Jargonautika / Yupik_Forced_Aligner

3 stars 0 forks source link

Discovering Collapsed Verses #1

Closed Jargonautika closed 5 years ago

Jargonautika commented 5 years ago

Sometimes, because of the polysynthetic nature of St. Lawrence Island Yupik, the translation of multiple (English/Greek) New Testament verses have been collapsed into fewer verses. (We should check to make sure that the opposite is not true!).

We need to discover where these discrepancies lie: in every book and in every chapter. The translation is based off of The Webster Bible (WBT) translation, so we can accept those verse markings as the base truth. Looking at the text files, we need to either (a) discover where verses are marked with notation such as 14 - 17 or (b) where #s 15 - 17 are missing. This will be trickiest at the end of the chapter. Some examples are below.

Example 1: Matthew Ch. 04 WBT 25 verses Yupik - 14 and 15 collapsed 14 - Jesus-em tawaten pilleghmikun apeghiiqaa uuknaliqistem Isaiah-m uuknaliqellgha. Qavngarugllak Isaiah-m uuknaliqutkegkaqii yuget kiyaghlleghhiit nunagkeni Zebulun-enkuk Naphtali-nkuk. Taakuk nunak naayvam tunganganilnguuk, nallangani Kiiwem Jordan-em, Galilee-melngughmi Gentile-et kiyaghfigitni! 16 Isaiah-m pikaqegkangi whaten, “Tamaakut kiyaghlleghhiit seghleghqellghem mamleghqestellghani esghaasaghqaagut nighugllagmeng. Alingellghita tuqumeng llangaqa nunangat saapngalghii taghneghangutellghaneng tuqullghem. Iwernga maaten aghtaghaataqii.”

  Verse (15) is not found, even though 14 comprises the same semantic material. We need to be able to discover other such places in the text. 

Example 2: Matthew Ch. 02 WBT 23 verses Yupik - 22 and 23 collapsed (last ones) 22 - 22 Iwernga Joseph-em nagaqughluku nutaghaq umiilga Judea-m, Archelaus-nguniluku Herod-em ighnegha, alingegkaq tawavek aglaneghmeng. Qavangukun Kiyaghneghem ungipaatkaa Joseph Judea-tefqaan pisqelluku, enkaam Nazareth-mun aglaqat Galilee-melngughmun. Tamaantekat uuknaliqistet whaten pillghat, apeghiighesqelluku, “Messiah Nazareth-eghmiinguyaghqaaguq.”

Obviously encoding of this example is problematic, but it should be enough to show the general issue.

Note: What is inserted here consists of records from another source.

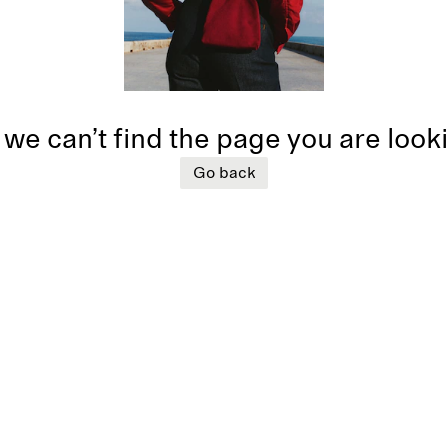
 we can’t find the page you are look
Go back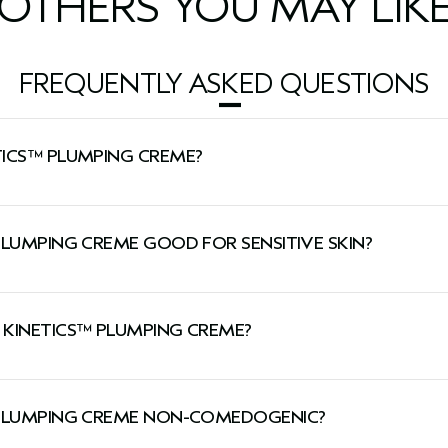
OTHERS YOU MAY LIK
FREQUENTLY ASKED QUESTIONS
TICS™ PLUMPING CREME?
g hydration while firming skin and minimizing the look of w
PLUMPING CREME GOOD FOR SENSITIVE SKIN?
 sensitive skin.
 KINETICS™ PLUMPING CREME?
and evening.
™ PLUMPING CREME NON-COMEDOGENIC?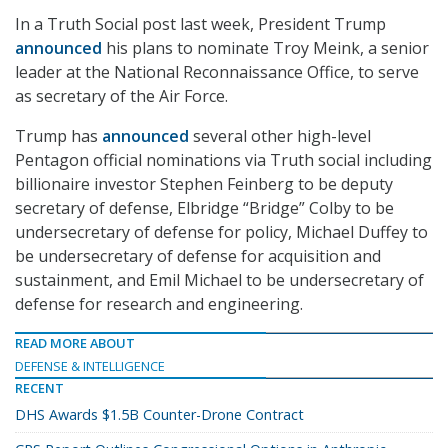
In a Truth Social post last week, President Trump
announced
his plans to nominate Troy Meink, a senior
leader at the National Reconnaissance Office, to serve
as secretary of the Air Force.
Trump has
announced
several other high-level
Pentagon official nominations via Truth social including
billionaire investor Stephen Feinberg to be deputy
secretary of defense, Elbridge “Bridge” Colby to be
undersecretary of defense for policy, Michael Duffey to
be undersecretary of defense for acquisition and
sustainment, and Emil Michael to be undersecretary of
defense for research and engineering.
READ MORE ABOUT
DEFENSE & INTELLIGENCE
RECENT
DHS Awards $1.5B Counter-Drone Contract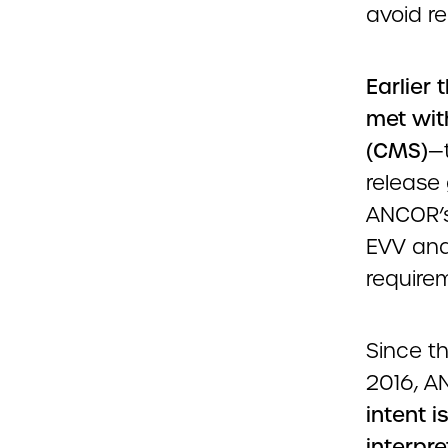
avoid re
Earlier
met wit
(CMS)
—t
release
ANCOR’s
EVV and
require
Since t
2016, A
intent i
interpr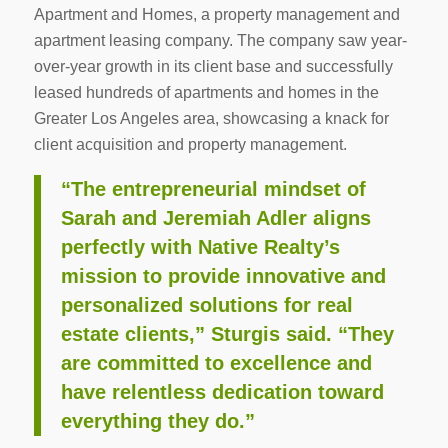
Apartment and Homes, a property management and
apartment leasing company. The company saw year-
over-year growth in its client base and successfully
leased hundreds of apartments and homes in the
Greater Los Angeles area, showcasing a knack for
client acquisition and property management.
“The entrepreneurial mindset of
Sarah and Jeremiah Adler aligns
perfectly with Native Realty’s
mission to provide innovative and
personalized solutions for real
estate clients,” Sturgis said. “They
are committed to excellence and
have relentless dedication toward
everything they do.”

ssethia2 commented 5 years ago

I just expanded the verseFinder script to print out the merged verses. I ran the script with increasing upper limits, only printing cases of those limits. At an upper limit of 4, there was only one instance of a jump, from 36 to 40. That, however, was the number 40 mentioned in the text. So I came to the conclusion that at most 3 verses are merged together. For now, I ignored the case when verse numbers are repeated, but those might be expanded verses.

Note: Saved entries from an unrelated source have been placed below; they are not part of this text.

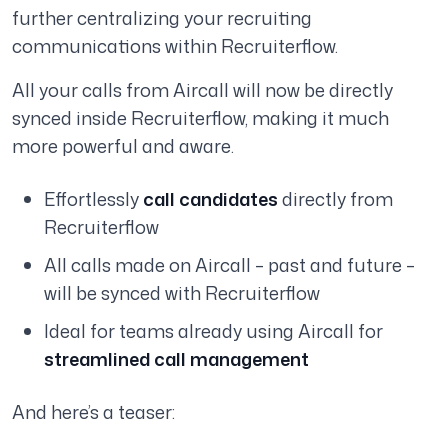
further centralizing your recruiting
communications within Recruiterflow.
All your calls from Aircall will now be directly
synced inside Recruiterflow, making it much
more powerful and aware.
Effortlessly
call candidates
directly from
Recruiterflow
All calls made on Aircall – past and future –
will be synced with Recruiterflow
Ideal for teams already using Aircall for
streamlined call management
And here’s a teaser: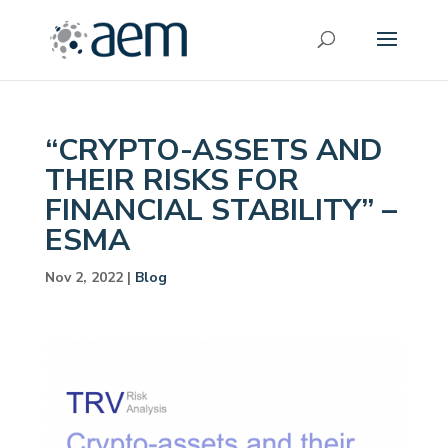
“CRYPTO-ASSETS AND
THEIR RISKS FOR
FINANCIAL STABILITY” –
ESMA
Nov 2, 2022
|
Blog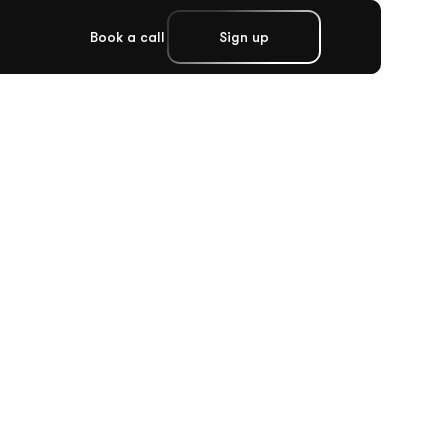
Book a call
Sign up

ssethia2 commented 5 years ago

So I finally revisited this. My above assumption of a maximum of 3 verses collapsed was wrong. I went on increasing the upper limit and found that there were some cases of 5 verses merged, but no more. I did not find any verses to be expanded (their verse numbers repeated) other than in the case when it was the first verse number (the regex erroneously picks the chapter number instead of the verse number).

Jargonautika commented 5 years ago

Closing this issue and moving forward with others.